'''

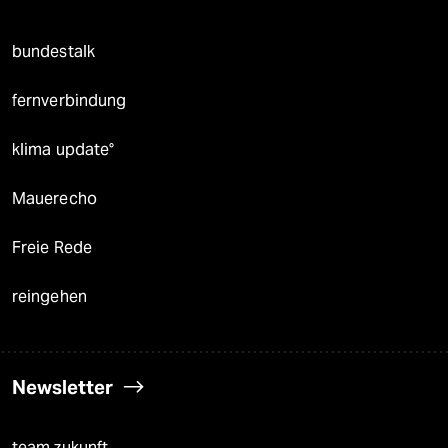
bundestalk
fernverbindung
klima update°
Mauerecho
Freie Rede
reingehen
Newsletter
team zukunft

'''

Restate the records above verbatim. Pictures stay out.

bundestalk
fernverbindung
klima update°
Mauerecho
Freie Rede
reingehen
Newsletter
team zukunft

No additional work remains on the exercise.